(Records from a collection)
-=-=-=-=-

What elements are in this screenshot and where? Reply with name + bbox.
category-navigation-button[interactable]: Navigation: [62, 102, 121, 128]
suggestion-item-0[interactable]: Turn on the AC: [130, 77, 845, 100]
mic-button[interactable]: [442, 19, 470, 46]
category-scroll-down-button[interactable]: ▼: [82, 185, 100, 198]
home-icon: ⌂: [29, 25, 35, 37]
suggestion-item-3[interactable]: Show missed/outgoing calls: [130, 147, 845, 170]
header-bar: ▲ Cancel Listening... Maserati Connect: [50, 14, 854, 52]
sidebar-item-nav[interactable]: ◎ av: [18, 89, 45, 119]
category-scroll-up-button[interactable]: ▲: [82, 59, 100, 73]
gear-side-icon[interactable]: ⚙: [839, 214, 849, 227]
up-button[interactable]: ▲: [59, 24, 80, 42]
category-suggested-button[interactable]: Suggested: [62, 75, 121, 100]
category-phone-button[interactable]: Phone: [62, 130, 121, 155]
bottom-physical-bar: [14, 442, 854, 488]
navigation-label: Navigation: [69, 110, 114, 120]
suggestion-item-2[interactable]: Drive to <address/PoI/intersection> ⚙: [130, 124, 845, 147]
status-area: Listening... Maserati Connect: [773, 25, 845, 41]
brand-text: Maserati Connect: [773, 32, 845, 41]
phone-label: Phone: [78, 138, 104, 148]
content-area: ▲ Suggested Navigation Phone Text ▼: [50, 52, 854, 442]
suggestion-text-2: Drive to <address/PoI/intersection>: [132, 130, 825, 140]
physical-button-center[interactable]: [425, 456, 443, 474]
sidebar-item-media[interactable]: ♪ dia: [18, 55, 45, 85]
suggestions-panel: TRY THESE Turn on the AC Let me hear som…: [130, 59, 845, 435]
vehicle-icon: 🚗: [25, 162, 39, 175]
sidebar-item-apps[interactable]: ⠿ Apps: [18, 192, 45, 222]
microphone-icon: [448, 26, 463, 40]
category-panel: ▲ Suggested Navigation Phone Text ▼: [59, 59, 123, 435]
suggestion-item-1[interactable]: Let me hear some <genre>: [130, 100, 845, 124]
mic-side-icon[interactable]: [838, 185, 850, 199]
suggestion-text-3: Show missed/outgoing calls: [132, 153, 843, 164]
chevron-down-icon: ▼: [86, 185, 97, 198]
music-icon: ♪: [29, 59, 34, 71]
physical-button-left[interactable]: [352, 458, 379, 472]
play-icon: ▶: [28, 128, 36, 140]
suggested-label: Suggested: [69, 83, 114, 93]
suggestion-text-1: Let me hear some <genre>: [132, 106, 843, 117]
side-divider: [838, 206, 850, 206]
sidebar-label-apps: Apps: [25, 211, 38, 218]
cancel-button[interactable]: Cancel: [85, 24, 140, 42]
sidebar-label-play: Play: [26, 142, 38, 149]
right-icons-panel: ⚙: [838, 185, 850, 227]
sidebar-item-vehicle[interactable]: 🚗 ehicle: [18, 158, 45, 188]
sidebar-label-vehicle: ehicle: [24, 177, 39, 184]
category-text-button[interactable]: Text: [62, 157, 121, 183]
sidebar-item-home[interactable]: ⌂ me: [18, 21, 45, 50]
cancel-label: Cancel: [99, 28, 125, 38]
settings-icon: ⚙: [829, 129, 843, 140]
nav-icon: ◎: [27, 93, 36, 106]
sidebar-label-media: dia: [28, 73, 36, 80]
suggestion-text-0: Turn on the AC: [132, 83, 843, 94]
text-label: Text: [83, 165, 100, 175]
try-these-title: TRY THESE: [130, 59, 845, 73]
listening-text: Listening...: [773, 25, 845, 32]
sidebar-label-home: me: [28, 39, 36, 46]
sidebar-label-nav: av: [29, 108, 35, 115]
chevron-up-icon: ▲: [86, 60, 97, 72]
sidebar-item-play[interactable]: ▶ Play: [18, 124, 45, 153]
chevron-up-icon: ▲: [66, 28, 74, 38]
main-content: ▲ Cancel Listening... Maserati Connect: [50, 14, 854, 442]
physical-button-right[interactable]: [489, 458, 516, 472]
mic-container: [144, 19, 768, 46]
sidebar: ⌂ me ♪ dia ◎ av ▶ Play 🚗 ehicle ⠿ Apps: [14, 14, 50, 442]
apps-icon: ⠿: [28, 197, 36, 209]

-=-=-=-=-

▸ **Exercise brief**: Every line above is to be transcribed exactly, with nothing dropped.

▸ **Answer**:
What elements are in this screenshot and where? Reply with name + bbox.
category-navigation-button[interactable]: Navigation: [62, 102, 121, 128]
suggestion-item-0[interactable]: Turn on the AC: [130, 77, 845, 100]
mic-button[interactable]: [442, 19, 470, 46]
category-scroll-down-button[interactable]: ▼: [82, 185, 100, 198]
home-icon: ⌂: [29, 25, 35, 37]
suggestion-item-3[interactable]: Show missed/outgoing calls: [130, 147, 845, 170]
header-bar: ▲ Cancel Listening... Maserati Connect: [50, 14, 854, 52]
sidebar-item-nav[interactable]: ◎ av: [18, 89, 45, 119]
category-scroll-up-button[interactable]: ▲: [82, 59, 100, 73]
gear-side-icon[interactable]: ⚙: [839, 214, 849, 227]
up-button[interactable]: ▲: [59, 24, 80, 42]
category-suggested-button[interactable]: Suggested: [62, 75, 121, 100]
category-phone-button[interactable]: Phone: [62, 130, 121, 155]
bottom-physical-bar: [14, 442, 854, 488]
navigation-label: Navigation: [69, 110, 114, 120]
suggestion-item-2[interactable]: Drive to <address/PoI/intersection> ⚙: [130, 124, 845, 147]
status-area: Listening... Maserati Connect: [773, 25, 845, 41]
brand-text: Maserati Connect: [773, 32, 845, 41]
phone-label: Phone: [78, 138, 104, 148]
content-area: ▲ Suggested Navigation Phone Text ▼: [50, 52, 854, 442]
suggestion-text-2: Drive to <address/PoI/intersection>: [132, 130, 825, 140]
physical-button-center[interactable]: [425, 456, 443, 474]
sidebar-item-media[interactable]: ♪ dia: [18, 55, 45, 85]
suggestions-panel: TRY THESE Turn on the AC Let me hear som…: [130, 59, 845, 435]
vehicle-icon: 🚗: [25, 162, 39, 175]
sidebar-item-apps[interactable]: ⠿ Apps: [18, 192, 45, 222]
microphone-icon: [448, 26, 463, 40]
category-panel: ▲ Suggested Navigation Phone Text ▼: [59, 59, 123, 435]
suggestion-item-1[interactable]: Let me hear some <genre>: [130, 100, 845, 124]
mic-side-icon[interactable]: [838, 185, 850, 199]
suggestion-text-3: Show missed/outgoing calls: [132, 153, 843, 164]
chevron-down-icon: ▼: [86, 185, 97, 198]
music-icon: ♪: [29, 59, 34, 71]
physical-button-left[interactable]: [352, 458, 379, 472]
play-icon: ▶: [28, 128, 36, 140]
suggested-label: Suggested: [69, 83, 114, 93]
suggestion-text-1: Let me hear some <genre>: [132, 106, 843, 117]
side-divider: [838, 206, 850, 206]
sidebar-label-apps: Apps: [25, 211, 38, 218]
cancel-button[interactable]: Cancel: [85, 24, 140, 42]
sidebar-label-play: Play: [26, 142, 38, 149]
right-icons-panel: ⚙: [838, 185, 850, 227]
sidebar-item-vehicle[interactable]: 🚗 ehicle: [18, 158, 45, 188]
sidebar-label-vehicle: ehicle: [24, 177, 39, 184]
category-text-button[interactable]: Text: [62, 157, 121, 183]
sidebar-item-home[interactable]: ⌂ me: [18, 21, 45, 50]
cancel-label: Cancel: [99, 28, 125, 38]
settings-icon: ⚙: [829, 129, 843, 140]
nav-icon: ◎: [27, 93, 36, 106]
sidebar-label-media: dia: [28, 73, 36, 80]
suggestion-text-0: Turn on the AC: [132, 83, 843, 94]
text-label: Text: [83, 165, 100, 175]
try-these-title: TRY THESE: [130, 59, 845, 73]
listening-text: Listening...: [773, 25, 845, 32]
sidebar-label-home: me: [28, 39, 36, 46]
sidebar-label-nav: av: [29, 108, 35, 115]
chevron-up-icon: ▲: [86, 60, 97, 72]
sidebar-item-play[interactable]: ▶ Play: [18, 124, 45, 153]
chevron-up-icon: ▲: [66, 28, 74, 38]
main-content: ▲ Cancel Listening... Maserati Connect: [50, 14, 854, 442]
physical-button-right[interactable]: [489, 458, 516, 472]
mic-container: [144, 19, 768, 46]
sidebar: ⌂ me ♪ dia ◎ av ▶ Play 🚗 ehicle ⠿ Apps: [14, 14, 50, 442]
apps-icon: ⠿: [28, 197, 36, 209]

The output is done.